**INFORMATION SHOWN:**
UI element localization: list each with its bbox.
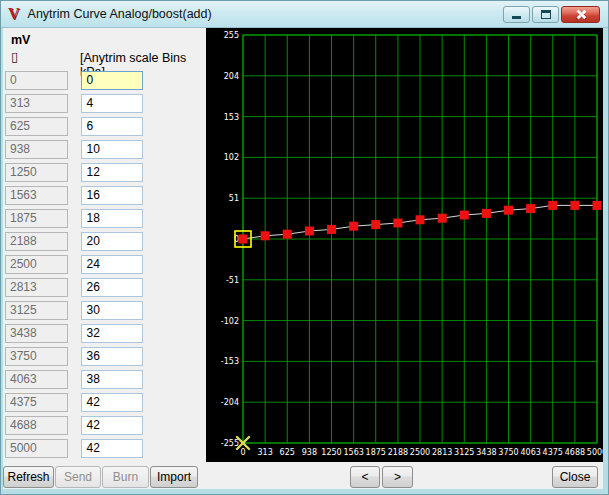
bin-row <box>5 300 143 323</box>
bin-row <box>5 139 143 162</box>
x-tick-label: 5000 <box>587 448 603 457</box>
mv-readonly-field <box>5 232 68 251</box>
x-tick-label: 3750 <box>498 448 518 457</box>
mv-readonly-field <box>5 370 68 389</box>
maximize-button[interactable] <box>532 6 559 23</box>
kpa-input-field[interactable] <box>81 94 143 113</box>
send-button[interactable]: Send <box>55 466 101 488</box>
bin-rows <box>5 70 143 461</box>
chart-point[interactable] <box>349 222 358 231</box>
chart-point[interactable] <box>593 201 602 210</box>
refresh-button[interactable]: Refresh <box>3 466 54 488</box>
bin-row <box>5 93 143 116</box>
chart-point[interactable] <box>438 214 447 223</box>
y-tick-label: 51 <box>229 194 239 203</box>
next-bin-button[interactable]: > <box>382 466 413 488</box>
kpa-input-field[interactable] <box>81 209 143 228</box>
chart-point[interactable] <box>371 220 380 229</box>
x-tick-label: 4375 <box>543 448 563 457</box>
y-tick-label: 153 <box>224 113 239 122</box>
kpa-input-field[interactable] <box>81 163 143 182</box>
kpa-input-field[interactable] <box>81 186 143 205</box>
close-button[interactable]: Close <box>552 466 598 488</box>
bin-row <box>5 231 143 254</box>
bin-row <box>5 185 143 208</box>
mv-readonly-field <box>5 71 68 90</box>
bin-row <box>5 208 143 231</box>
chart-point[interactable] <box>283 230 292 239</box>
mv-readonly-field <box>5 255 68 274</box>
kpa-input-field[interactable] <box>81 370 143 389</box>
chart-point[interactable] <box>305 227 314 236</box>
y-tick-label: -153 <box>221 357 239 366</box>
y-tick-label: -51 <box>226 276 239 285</box>
bin-row <box>5 277 143 300</box>
window-title: Anytrim Curve Analog/boost(add) <box>28 7 212 21</box>
mv-readonly-field <box>5 324 68 343</box>
minimize-button[interactable] <box>503 6 530 23</box>
chart-point[interactable] <box>526 204 535 213</box>
mv-column-header: mV <box>11 33 30 47</box>
mv-readonly-field <box>5 186 68 205</box>
maximize-icon <box>541 10 551 19</box>
minimize-icon <box>512 16 521 19</box>
bin-row <box>5 70 143 93</box>
bin-row <box>5 392 143 415</box>
bin-row <box>5 323 143 346</box>
x-tick-label: 3125 <box>454 448 474 457</box>
dialog-window: V Anytrim Curve Analog/boost(add) mV ▯ [… <box>0 0 609 495</box>
chart-point[interactable] <box>504 206 513 215</box>
bin-row <box>5 346 143 369</box>
kpa-input-field[interactable] <box>81 278 143 297</box>
y-tick-label: -102 <box>221 317 239 326</box>
bin-row <box>5 415 143 438</box>
mv-readonly-field <box>5 163 68 182</box>
x-tick-label: 313 <box>258 448 273 457</box>
kpa-input-field[interactable] <box>81 324 143 343</box>
chart-point[interactable] <box>570 201 579 210</box>
chart-point[interactable] <box>261 231 270 240</box>
chart-point[interactable] <box>239 235 248 244</box>
chart-point[interactable] <box>393 219 402 228</box>
x-tick-label: 2500 <box>410 448 430 457</box>
chart-point[interactable] <box>327 225 336 234</box>
import-button[interactable]: Import <box>150 466 198 488</box>
bin-row <box>5 369 143 392</box>
window-close-button[interactable] <box>561 6 600 23</box>
x-tick-label: 1875 <box>366 448 386 457</box>
x-tick-label: 4688 <box>565 448 585 457</box>
kpa-input-field[interactable] <box>81 439 143 458</box>
title-bar: V Anytrim Curve Analog/boost(add) <box>1 1 608 28</box>
kpa-input-field[interactable] <box>81 140 143 159</box>
input-panel: mV ▯ [Anytrim scale Bins kPa] <box>3 28 206 462</box>
bin-row <box>5 162 143 185</box>
kpa-input-field[interactable] <box>81 117 143 136</box>
chart-point[interactable] <box>548 201 557 210</box>
kpa-input-field[interactable] <box>81 71 143 90</box>
kpa-input-field[interactable] <box>81 255 143 274</box>
chart-point[interactable] <box>482 209 491 218</box>
x-tick-label: 938 <box>302 448 317 457</box>
kpa-input-field[interactable] <box>81 393 143 412</box>
kpa-input-field[interactable] <box>81 301 143 320</box>
mv-readonly-field <box>5 301 68 320</box>
chart-panel: 255204153102510-51-102-153-204-255031362… <box>206 28 603 462</box>
chart-point[interactable] <box>416 215 425 224</box>
mv-readonly-field <box>5 347 68 366</box>
x-tick-label: 2813 <box>432 448 452 457</box>
x-tick-label: 1563 <box>343 448 363 457</box>
boost-curve-chart[interactable]: 255204153102510-51-102-153-204-255031362… <box>206 28 603 462</box>
kpa-input-field[interactable] <box>81 347 143 366</box>
y-tick-label: 255 <box>224 31 239 40</box>
burn-button[interactable]: Burn <box>102 466 149 488</box>
chart-point[interactable] <box>460 211 469 220</box>
x-tick-label: 1250 <box>321 448 341 457</box>
x-tick-label: 2188 <box>388 448 408 457</box>
kpa-input-field[interactable] <box>81 232 143 251</box>
bin-row <box>5 438 143 461</box>
mv-readonly-field <box>5 439 68 458</box>
kpa-input-field[interactable] <box>81 416 143 435</box>
prev-bin-button[interactable]: < <box>350 466 380 488</box>
window-controls <box>503 6 600 23</box>
x-tick-label: 625 <box>280 448 295 457</box>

**TASK DESCRIPTION:**
Tally lines in the listing above that include the word "panel"; respond with that number only.

**WRITTEN SOLUTION:**
2